Starts playback. output_device_id is optional — omit for the default device.

stop / pause / resume

{"id": 4, "method": "stop", "params": {"handle": "h_..."}}

seek

{"id": 5, "method": "seek", "params": {"handle": "h_...", "position_ms": 5000}}

set_volume / set_pan

{"id": 6, "method": "set_volume", "params": {"handle": "h_...", "level": 0.5, "fade_ms": 200}}
{"id": 7, "method": "set_pan", "params": {"handle": "h_...", "value": -0.3, "ramp_ms": 100}}

Volume (level): 0.0-1.0. Pan (value): -1.0 (left) to 1.0 (right). Fade/ramp durations are optional.
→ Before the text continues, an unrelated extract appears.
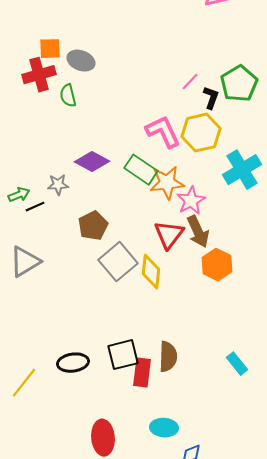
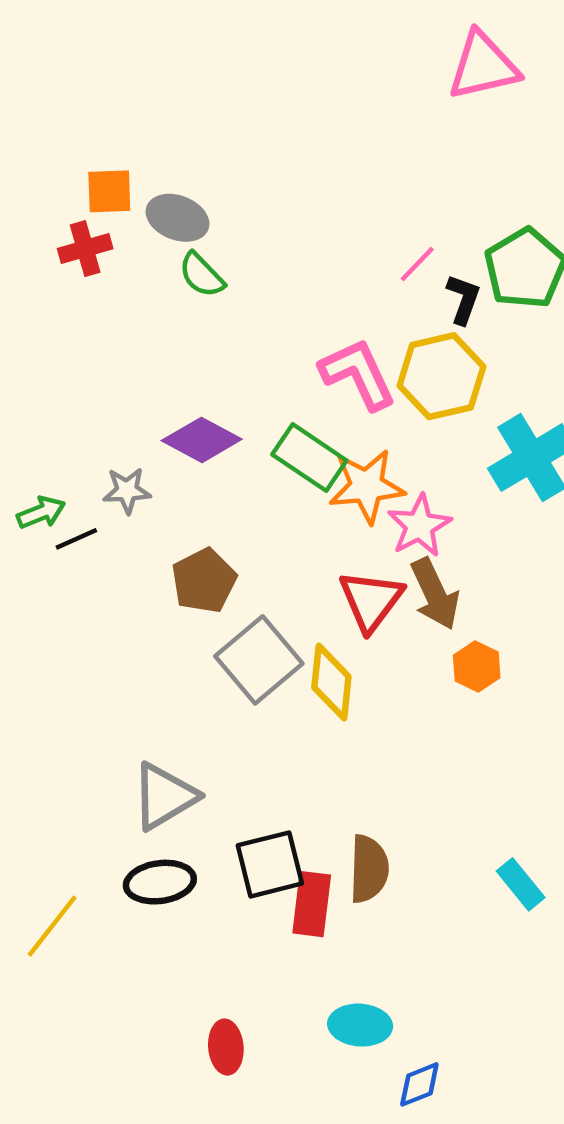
red cross: (39, 75) -> (85, 249), size x0.7
green semicircle: (68, 96) -> (202, 275), moved, turned -30
gray triangle: (25, 262) -> (164, 796), moved
orange hexagon: (217, 265) -> (477, 667), size x0.7
red ellipse: (103, 438) -> (226, 1047), size x0.7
get_position / get_duration

{"id": 8, "method": "get_position", "params": {"handle": "h_..."}}
{"id": 9, "method": "get_duration", "params": {"handle": "h_..."}}

Returns position_ms or duration_ms respectively. Duration may be null for streams.

list_devices

Returns all available audio output devices with their IDs, names, and default status. Device IDs are opaque strings (e.g., openal_0_a1b2c3d4) used for per-playback routing.

set_device

{"id": 10, "method": "set_device", "params": {"device_id": "openal_0_a1b2c3d4"}}

synthesize

{"id": 11, "method": "synthesize", "params": {"engine": "kokoro", "voice": "af_heart", "text": "Hello world", "speed": 1.0}}

Runs TTS synthesis and returns a playable handle. engine must be “kokoro”. speed range: 0.5-2.0 (default 1.0). The result includes handle, duration_ms, sample_rate, and channels.

Introspection commands

Method	Description
`get_health`	Uptime, active handles, model loaded status, voices count, eSpeak availability
`get_capabilities`	Supported engines, features, protocol version, synthesis audio format
`list_voices`	All loaded voice IDs with language and gender metadata
`preload_model`	Force-load the ONNX model (normally lazy-loaded on first synthesis)
`get_model_status`	Whether model is loaded, path, load time, inference count
`validate_assets`	Check all synthesis assets (model, voices, eSpeak, ONNX Runtime) with actionable hints
`shutdown`	Graceful exit

Events

Event	Data	When
`playback_ended`	`handle`, `reason`	Playback completed naturally (“completed”) or was stopped (“stopped”)
`synthesis_started`	`handle`, `engine`, `voice`	TTS pipeline began
`synthesis_completed`	`handle`, `duration_ms`, `inference_ms`	TTS inference finished successfully
`synthesis_failed`	`handle`, `code`, `message`	TTS inference failed

Error codes

Code	Retryable	Description
`invalid_params`	no	Missing or malformed parameters
`method_not_found`	no	Unknown method name
`playback_not_found`	no	Handle does not exist
`device_unavailable`	yes	Requested device not found or unplugged
`seek_unsupported`	no	Cannot seek this source type
`invalid_source`	no	OpenAL error or asset file not found
`unsupported_format`	no	Audio format not supported (non-PCM WAV, bad bit depth)
`synthesis_validation_failed`	no	Bad engine, voice, text, or speed value
`synthesis_voice_not_found`	no	Requested voice ID not loaded
`synthesis_model_missing`	no	ONNX model file not found
`synthesis_model_load_failed`	no	ONNX model failed to load
`synthesis_inference_failed`	yes	ONNX inference error or empty output
`synthesis_not_configured`	no	Synthesis engine not available
`internal_error`	no	Unexpected runtime error

Diagnostic output

All human-readable diagnostic messages go to stderr, prefixed with [sonic-runtime]. stdout is reserved exclusively for protocol JSON.